Task requirements> Gather all lines with "sich" from the records.

(Beginning of Data shown)

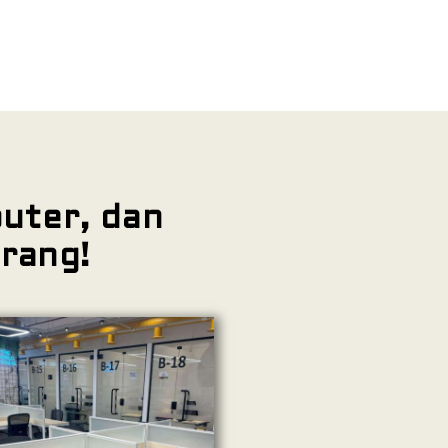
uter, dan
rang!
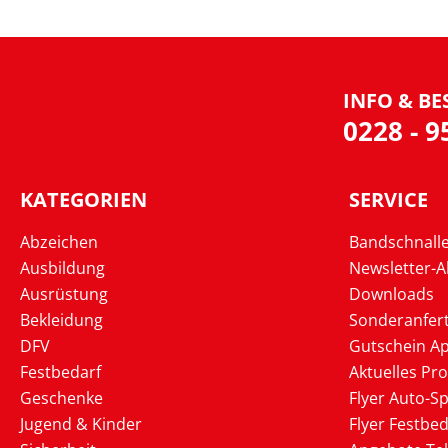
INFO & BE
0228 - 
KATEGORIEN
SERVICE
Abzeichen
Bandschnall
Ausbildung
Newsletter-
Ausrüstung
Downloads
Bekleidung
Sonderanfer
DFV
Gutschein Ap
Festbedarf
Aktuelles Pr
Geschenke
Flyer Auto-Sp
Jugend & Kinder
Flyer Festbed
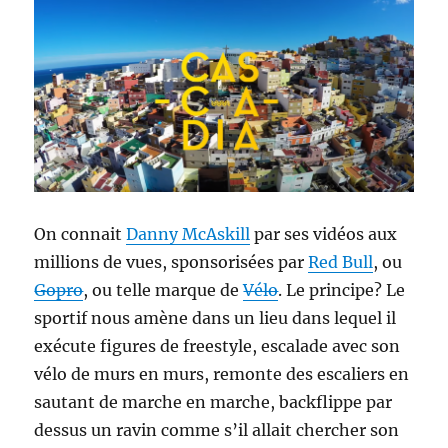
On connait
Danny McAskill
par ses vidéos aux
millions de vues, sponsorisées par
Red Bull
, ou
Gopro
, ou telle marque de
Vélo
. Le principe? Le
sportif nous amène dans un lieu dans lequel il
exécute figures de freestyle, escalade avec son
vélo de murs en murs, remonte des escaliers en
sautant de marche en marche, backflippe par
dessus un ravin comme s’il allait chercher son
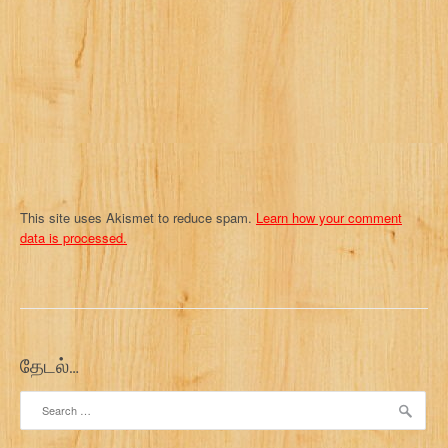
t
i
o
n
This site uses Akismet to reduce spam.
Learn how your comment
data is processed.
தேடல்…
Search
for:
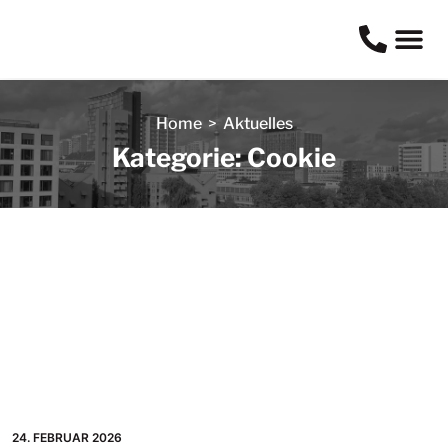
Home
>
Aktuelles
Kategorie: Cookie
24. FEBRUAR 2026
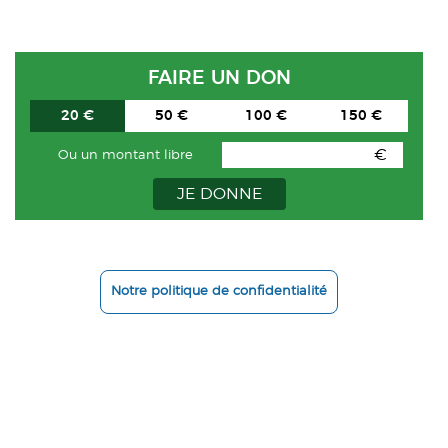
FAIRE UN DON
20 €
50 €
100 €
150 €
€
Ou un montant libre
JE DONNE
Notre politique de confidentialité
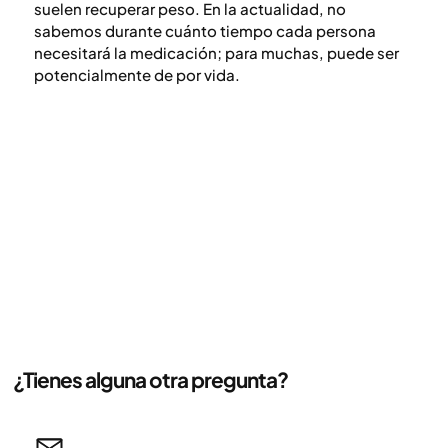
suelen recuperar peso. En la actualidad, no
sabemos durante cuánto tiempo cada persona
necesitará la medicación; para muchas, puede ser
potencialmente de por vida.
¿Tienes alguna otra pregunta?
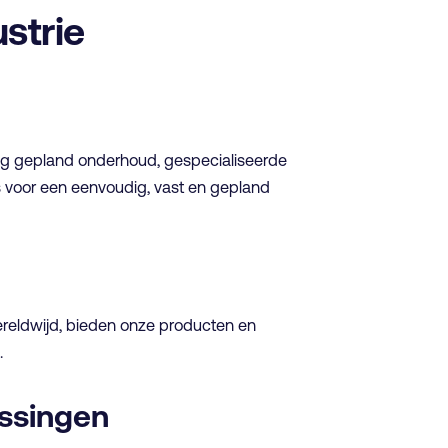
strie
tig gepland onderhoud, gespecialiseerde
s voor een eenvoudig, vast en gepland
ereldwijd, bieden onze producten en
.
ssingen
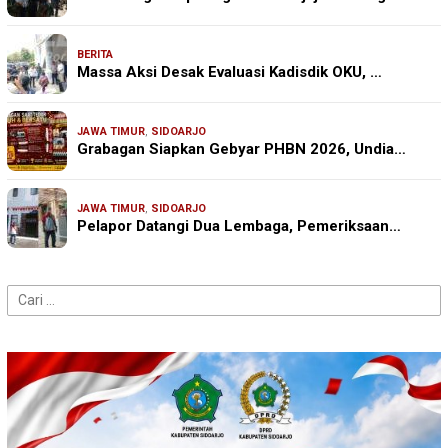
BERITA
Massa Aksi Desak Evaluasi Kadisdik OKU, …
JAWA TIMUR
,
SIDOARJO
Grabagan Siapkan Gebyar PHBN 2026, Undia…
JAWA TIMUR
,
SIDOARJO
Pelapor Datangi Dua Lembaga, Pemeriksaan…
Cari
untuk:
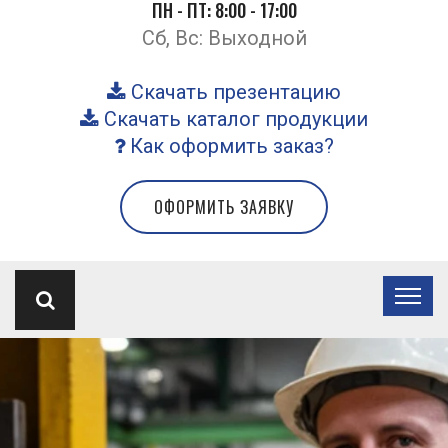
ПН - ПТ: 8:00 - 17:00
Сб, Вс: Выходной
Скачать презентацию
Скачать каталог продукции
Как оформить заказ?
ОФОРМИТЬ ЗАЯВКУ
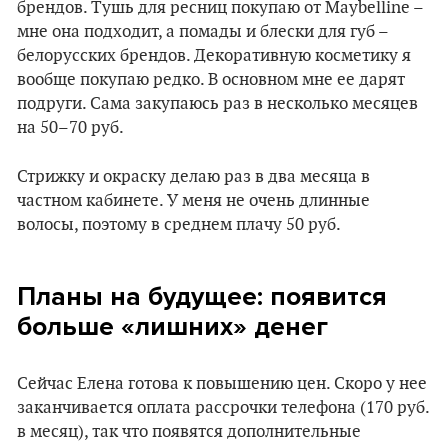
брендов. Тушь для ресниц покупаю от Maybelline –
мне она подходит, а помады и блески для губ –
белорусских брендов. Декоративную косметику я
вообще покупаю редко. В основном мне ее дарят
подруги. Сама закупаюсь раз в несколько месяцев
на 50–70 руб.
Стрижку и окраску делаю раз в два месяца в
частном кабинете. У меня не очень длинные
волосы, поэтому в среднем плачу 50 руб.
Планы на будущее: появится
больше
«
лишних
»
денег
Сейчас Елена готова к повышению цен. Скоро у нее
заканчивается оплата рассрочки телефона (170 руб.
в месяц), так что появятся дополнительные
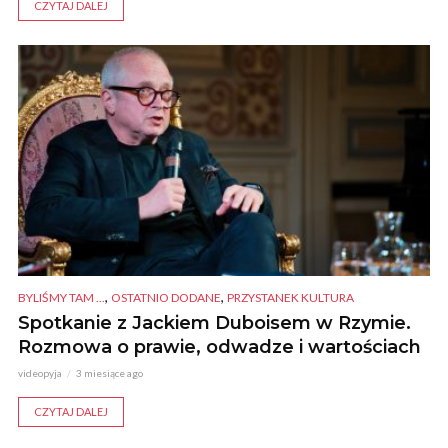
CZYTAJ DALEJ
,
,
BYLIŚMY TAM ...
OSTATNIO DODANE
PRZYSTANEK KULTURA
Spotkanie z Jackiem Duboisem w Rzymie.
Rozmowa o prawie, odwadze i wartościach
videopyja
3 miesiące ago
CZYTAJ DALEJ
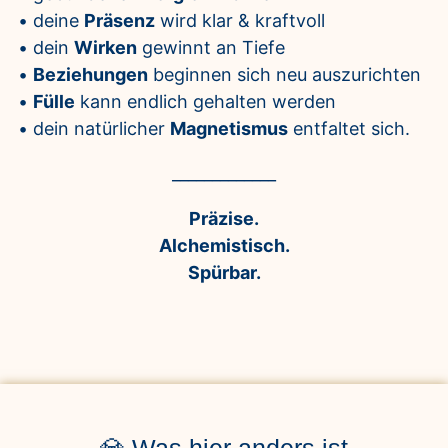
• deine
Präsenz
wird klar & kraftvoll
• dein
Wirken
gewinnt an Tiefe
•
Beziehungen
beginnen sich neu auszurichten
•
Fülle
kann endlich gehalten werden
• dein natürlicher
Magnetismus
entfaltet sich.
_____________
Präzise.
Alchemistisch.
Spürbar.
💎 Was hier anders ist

(End of Data shown)

Task response>
beginnen sich neu auszurichten
entfaltet sich.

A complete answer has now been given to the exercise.